Waiakea Water Steps Up Environmental Conservation Efforts with the Launch the First Degradable Plastic Bottle

Waiakea is a Hawaiian firm that produces bottled water and supplies across several regions. Ryan Emmons established this company in 2012. He also doubles up as the CEO. His family lives close to the Mauna Loa Volcano thus the inspiration to produce water that is both healthy and ethical.

The company sells the award-winning Waiakea Hawaiian Volcanic Water. Volcanic water is known to have a refreshing taste with no extra ingredients added in the course of processing. Waiakea water is the best volcanic bottled water. The firm has customers from Hawaii to the US and even to the rest of the world.

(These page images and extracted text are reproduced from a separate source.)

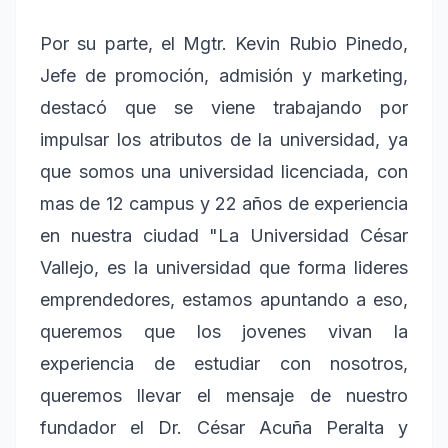
Por su parte, el Mgtr. Kevin Rubio Pinedo,
Jefe de promoción, admisión y marketing,
destacó que se viene trabajando por
impulsar los atributos de la universidad, ya
que somos una universidad licenciada, con
mas de 12 campus y 22 años de experiencia
en nuestra ciudad "La Universidad César
Vallejo, es la universidad que forma lideres
emprendedores, estamos apuntando a eso,
queremos que los jovenes vivan la
experiencia de estudiar con nosotros,
queremos llevar el mensaje de nuestro
fundador el Dr. César Acuña Peralta y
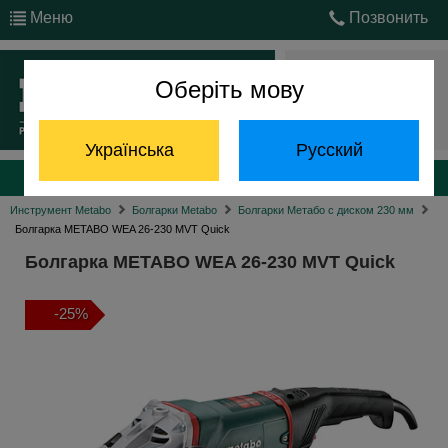
Меню
Позвонить
Оберіть мову
Войти
Українська
Русский
Каталог продукции
Инструмент Metabo
Болгарки Metabo
Болгарки Метабо с диском 230 мм
Болгарка METABO WEA 26-230 MVT Quick
Болгарка METABO WEA 26-230 MVT Quick
-25%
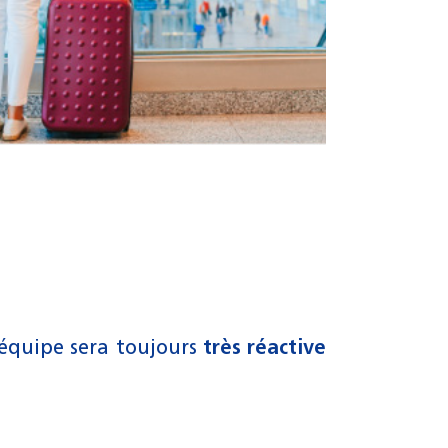
équipe sera toujours
très réactive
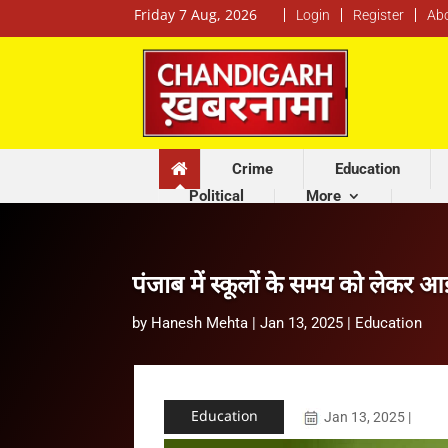
Friday 7 Aug, 2026
Login
Register
Ab
Crime
Education
Political
More
पंजाब में स्कूलों के समय को लेकर 
by
Hanesh Mehta
|
Jan 13, 2025
|
Education
Education
Jan 13, 2025
|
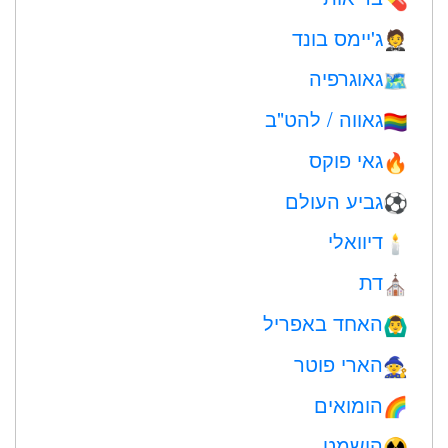
ג'יימס בונד
🤵
גאוגרפיה
🗺
גאווה / להט"ב
🏳️‍🌈
גאי פוקס
🔥
גביע העולם
⚽
דיוואלי
🕯
דת
⛪️
האחד באפריל
🙆‍♂️
הארי פוטר
🧙
הומואים
🌈
הושמט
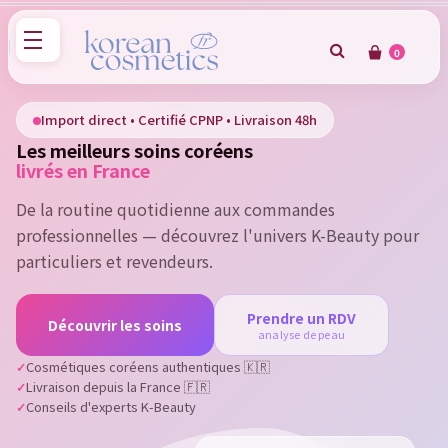
0
×
Sign in
Import direct • Certifié CPNP • Livraison 48h
Les meilleurs soins coréens
You need to be logged in to save products in your wish
livrés en France
list.
De la routine quotidienne aux commandes
professionnelles — découvrez l'univers K-Beauty pour
particuliers et revendeurs.
Cancel
Sign in
Prendre un RDV
Découvrir les soins
analyse de peau
Cosmétiques coréens authentiques 🇰🇷
Livraison depuis la France 🇫🇷
Conseils d'experts K-Beauty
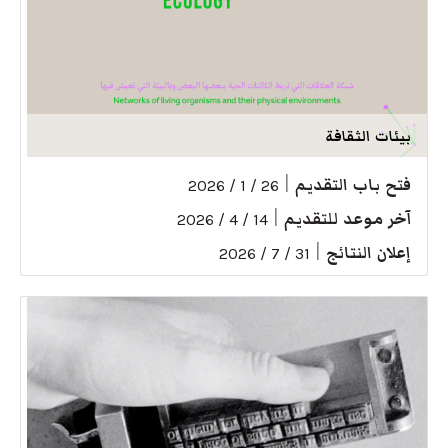
بيئات الثقافة
فتح باب التقديم
|
26 / 1 / 2026
آخر موعد للتقديم
|
14 / 4 / 2026
إعلان النتائج
|
31 / 7 / 2026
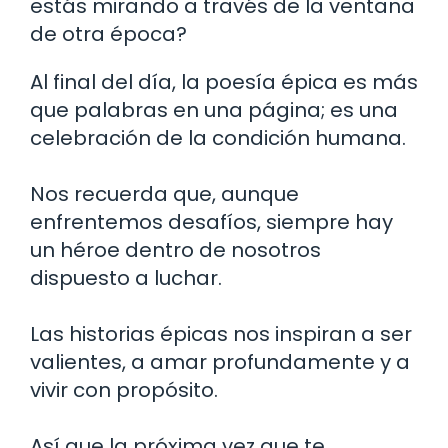
estás mirando a través de la ventana
de otra época?
Al final del día, la poesía épica es más
que palabras en una página; es una
celebración de la condición humana.
Nos recuerda que, aunque
enfrentemos desafíos, siempre hay
un héroe dentro de nosotros
dispuesto a luchar.
Las historias épicas nos inspiran a ser
valientes, a amar profundamente y a
vivir con propósito.
Así que la próxima vez que te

The firm is among the fastest growing water companies and has many awards to its name. The company has featured in Forbes, People, Good Morning America, Beverage World and Food Navigator among others. Waiakea is passionate about providing clean water while caring for the environment and the community. Waiakea gives to charity, for instance, they donate 650 liters of water to Pump Aid for every liter they sell. The company enjoys good relationships with its customers because it understands where to draw the line between making good profits and producing goods ethically.

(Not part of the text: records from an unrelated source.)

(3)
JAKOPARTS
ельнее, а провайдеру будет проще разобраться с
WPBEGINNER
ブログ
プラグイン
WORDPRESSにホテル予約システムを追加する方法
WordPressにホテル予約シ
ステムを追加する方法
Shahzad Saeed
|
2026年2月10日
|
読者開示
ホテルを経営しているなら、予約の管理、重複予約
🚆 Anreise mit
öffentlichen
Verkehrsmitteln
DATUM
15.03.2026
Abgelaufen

The company follows the Triple Bottom Line Principle whereby financial growth takes consideration of potential social or environmental impact. They make all new bottles from recycled ones. Furthermore, Waiakea has decided to use an entirely degradable container from 2018. The bottle is made using TimePlast, an additive for plastic nano-degradation, which reduces the lifespan of plastics to 15 years from 1,500 years. TimePlast essentially substitutes the traditional strong chemical bonds in plastics with weaker bonds. The final result is a re-engineered bottle that is nano-degradable, weak and has minimal negative impact on the environment.

Mr. Emmons admits that the process took five years and more than a thousand experiments before coming out with a product whose lifespan has reduced by 98%, but the quality is still intact. Even though the cost of the RPET used is relatively high, the value is not so much reflective on pricing because it is the same cost as coloring ordinary bottles aquamarine.